Not loving ourselves is really the issue here. We don't find love within ourselves so we go looking for it outward. We find someone who awakens or incites the love that is already, always inside of us and instead of realizing that the love is already in us, we falsely associate that someone as being the architect of the love we feel instead of merely the muse. This is fine and dandy until that person no longer wants to be with us because when they leave, they take those feelings of love with them. Wouldn't it be much better to love ourselves first, before we got romantically involved with another? That way, if you and your lover split, you'll still have love because you will have already cultivated it within yourself before you two got together. That way, you won't have to feel jealous, or alone, or betrayed because you know that love is freedom and to love your ex is to allow them the space to be happy -- with or without you.

Look, I get it -- life is strange. There are a lot of unanswered questions about our existence and you can really only ever know what you alone are experiencing. Everyday you wake up and have no idea what exactly the next 16 hours have in store for you.

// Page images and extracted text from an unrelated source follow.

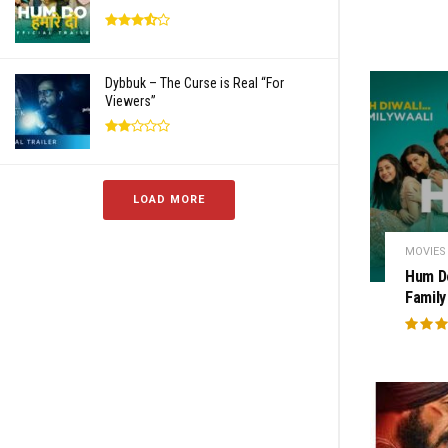
Dybbuk – The Curse is Real “For
Viewers”
LOAD MORE
MOVIES
Hum D
Family 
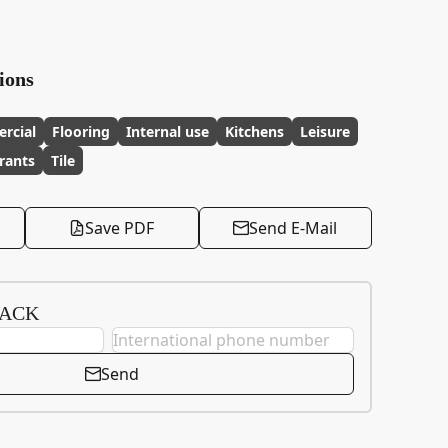
ions
rcial
Flooring
Internal use
Kitchens
Leisure
rants
Tile
Save PDF
Send E-Mail
BACK
Send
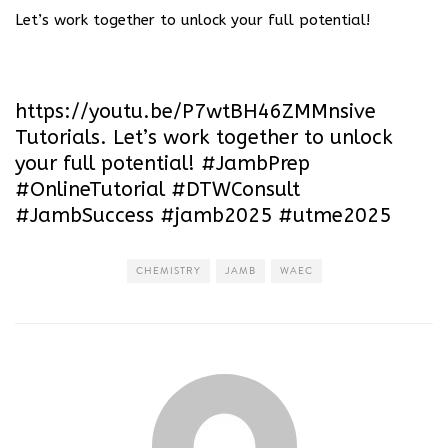
Let’s work together to unlock your full potential!
https://youtu.be/P7wtBH46ZMM
nsive
Tutorials. Let’s work together to unlock
your full potential! #JambPrep
#OnlineTutorial #DTWConsult
#JambSuccess #jamb2025 #utme2025
CHEMISTRY
JAMB
WAEC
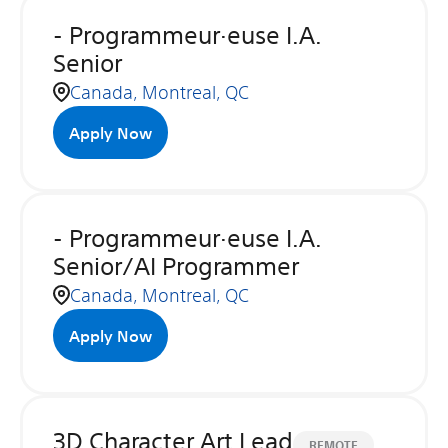
- Programmeur·euse I.A.
Senior
Canada, Montreal, QC
Apply Now
- Programmeur·euse I.A.
Senior/AI Programmer
Canada, Montreal, QC
Apply Now
3D Character Art Lead
REMOTE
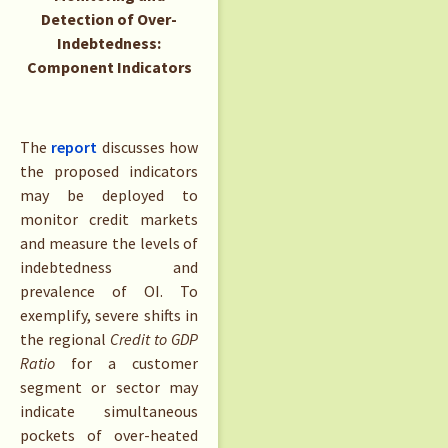
Detection of Over-
Indebtedness:
Component Indicators
The
report
discusses how
the proposed indicators
may be deployed to
monitor credit markets
and measure the levels of
indebtedness and
prevalence of OI. To
exemplify, severe shifts in
the regional
Credit to GDP
Ratio
for a customer
segment or sector may
indicate simultaneous
pockets of over-heated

Life is a mystery unfolding and I've learned that the difference between happy people and unhappy people is that happy people approach this mystery with love and wonder -- unhappy people approach this mystery with fear and insecurity. That fear is what makes people hop from relationship to relationship because it's a little less scary when you have a companion. That fear is what causes parents to get attached to their children and try to prevent their children from living the lives they're destined to live. That fear is what causes us to want to change the people around us instead of ourselves. But fear is the opposite of love and love cannot exist where fear exists. Since possession is based in fear, there can be no love in possession.

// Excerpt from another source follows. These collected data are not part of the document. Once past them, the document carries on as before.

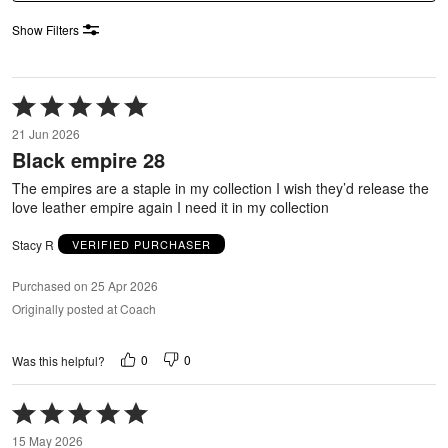
Show Filters
Rated
5
21 Jun 2026
out
Black empire 28
of
5
The empires are a staple in my collection I wish they’d release the
love leather empire again I need it in my collection
Stacy R
VERIFIED PURCHASER
Purchased on 25 Apr 2026
Originally posted at Coach
0
0
Was this helpful?
Rated
5
15 May 2026
out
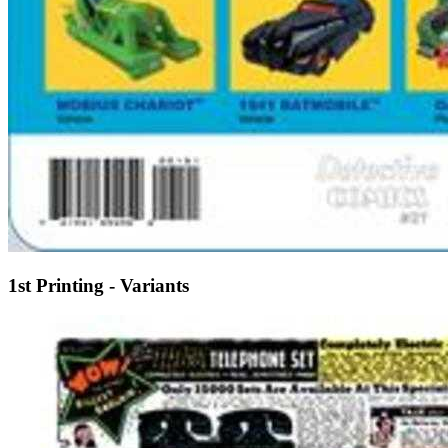
1st Printing - Variants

It was a very special day for me the day I saw a pretty girl and didn't immediately have the desire to own her or use her. For a very long time, anytime I saw a girl I found attractive, I had to have her, if only temporarily. I thought this was normal and natural for a male because that's what I had been taught, but it's not. Seeing people that way is objectification which is another byproduct of possessiveness. At one point, I didn't think it possible for me to see a girl in the same way that I see a flower. To see a girl as a beautiful creation that I can find pleasure in looking at and wondering about but not something that I need to possess. As something I can experience for a moment without needing to disrupt. I didn't give women this liberty for too long but I've learned that's what love is. Allowing things to exist without assuming that their life needs to be changed or enhanced by your presence or opinion. Love is spacious. Love is understanding. Love is the freedom to exist just as you are without anyone trying to impose onto you what they think you need. I entitled this post "Love: Appreciation vs Possession" but it's really no contest. Possessiveness is toxic and truthfully doesn't deserve to be mentioned in the same conversation as love.